Raising employee engagement levels can be a climb, especially as one moves toward the top of the organization.

Maybe it’s because people have a lot on their plates — being a people manager encompasses more than it used to. Or it could be the challenge of having to manage a variety of people dynamics, said Thuy Sindell, founder of the leadership development company Skyline Group International.

Whatever the case, manager disengagement is wreaking havoc on companies already battling low employee engagement. According to an April 2015 Gallup report, managers account for at least 70 percent of variance in employee engagement scores. That level of influence becomes a point of vulnerability when paired with the fact that only about 35 percent of managers are themselves engaged.

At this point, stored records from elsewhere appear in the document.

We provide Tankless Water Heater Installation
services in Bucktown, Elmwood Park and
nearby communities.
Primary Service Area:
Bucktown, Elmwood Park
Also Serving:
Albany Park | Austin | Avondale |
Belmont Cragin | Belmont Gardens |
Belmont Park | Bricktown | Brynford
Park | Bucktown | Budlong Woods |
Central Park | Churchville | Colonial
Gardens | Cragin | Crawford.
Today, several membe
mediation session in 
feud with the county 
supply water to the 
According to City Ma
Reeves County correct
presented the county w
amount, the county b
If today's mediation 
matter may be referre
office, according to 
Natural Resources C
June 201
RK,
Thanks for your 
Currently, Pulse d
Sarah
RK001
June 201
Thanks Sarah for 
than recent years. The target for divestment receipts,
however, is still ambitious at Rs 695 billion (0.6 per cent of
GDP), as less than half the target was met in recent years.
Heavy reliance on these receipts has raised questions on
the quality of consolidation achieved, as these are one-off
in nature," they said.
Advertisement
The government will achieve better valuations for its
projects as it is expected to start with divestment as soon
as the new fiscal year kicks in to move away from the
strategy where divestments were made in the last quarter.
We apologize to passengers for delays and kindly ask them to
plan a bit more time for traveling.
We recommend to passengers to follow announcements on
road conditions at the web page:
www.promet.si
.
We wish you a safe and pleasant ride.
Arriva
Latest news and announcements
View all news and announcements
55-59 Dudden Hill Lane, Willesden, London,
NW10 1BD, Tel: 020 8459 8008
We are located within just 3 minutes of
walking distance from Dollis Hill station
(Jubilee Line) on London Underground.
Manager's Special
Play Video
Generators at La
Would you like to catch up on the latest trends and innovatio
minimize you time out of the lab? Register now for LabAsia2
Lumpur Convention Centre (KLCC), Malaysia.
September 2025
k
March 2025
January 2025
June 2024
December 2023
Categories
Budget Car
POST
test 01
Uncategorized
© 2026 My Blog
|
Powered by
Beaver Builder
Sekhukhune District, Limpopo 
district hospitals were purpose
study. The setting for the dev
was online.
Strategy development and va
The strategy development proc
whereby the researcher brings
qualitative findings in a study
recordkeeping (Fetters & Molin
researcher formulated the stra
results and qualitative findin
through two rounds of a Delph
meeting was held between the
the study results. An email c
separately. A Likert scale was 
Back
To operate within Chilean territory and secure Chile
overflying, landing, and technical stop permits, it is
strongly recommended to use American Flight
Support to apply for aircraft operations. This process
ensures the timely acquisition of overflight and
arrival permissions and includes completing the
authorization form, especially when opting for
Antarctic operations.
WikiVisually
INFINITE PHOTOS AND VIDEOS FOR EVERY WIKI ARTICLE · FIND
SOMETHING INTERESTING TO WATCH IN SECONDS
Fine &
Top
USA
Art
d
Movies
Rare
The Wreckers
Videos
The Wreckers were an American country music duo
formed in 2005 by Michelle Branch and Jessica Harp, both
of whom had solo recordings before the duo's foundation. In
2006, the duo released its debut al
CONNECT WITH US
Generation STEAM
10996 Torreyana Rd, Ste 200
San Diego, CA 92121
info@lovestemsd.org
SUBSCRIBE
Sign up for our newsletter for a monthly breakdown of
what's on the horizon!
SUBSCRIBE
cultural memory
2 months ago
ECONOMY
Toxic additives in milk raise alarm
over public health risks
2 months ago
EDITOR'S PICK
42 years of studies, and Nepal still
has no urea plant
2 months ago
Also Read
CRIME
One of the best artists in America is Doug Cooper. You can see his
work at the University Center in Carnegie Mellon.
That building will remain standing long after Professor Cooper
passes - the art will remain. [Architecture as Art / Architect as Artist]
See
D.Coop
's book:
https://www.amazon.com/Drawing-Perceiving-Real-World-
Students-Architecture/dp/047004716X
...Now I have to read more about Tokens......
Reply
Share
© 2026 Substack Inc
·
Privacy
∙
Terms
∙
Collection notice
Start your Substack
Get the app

As the expression goes, a person can’t give what they don’t have, and so it is for organizations. To improve individual contributor engagement, companies should factor manager engagement into the equation. Sindell said people who are vested in the success of their company are vested because all six of their motivational needs are being met. The needs — discussed in a September 2015 Entrepreneur article — fall into buckets for security, sense of identity, a sense of stimulation, and include compensation and job security, connection to team and organization, and individual purpose.

Thuy Sindell
Thuy Sindell

“Then the question becomes, once those needs are met, ‘Am I feeling stimulated in the job that I have?’ ” Sindell said.

In terms of engagement, that means managers are doing new and interesting work. Perhaps they are being asked to run a different kind of team or to grow that team in a product area they haven’t worked on before. On top of that, the stimulation is such that the manager is learning and gaining autonomy and mastery as a result.

Sindell said that people who are micromanaged, for example, and don’t feel like they’re learning are more likely to look for work elsewhere. “So having a manager who is engaged at all these levels will make for a stronger organization.”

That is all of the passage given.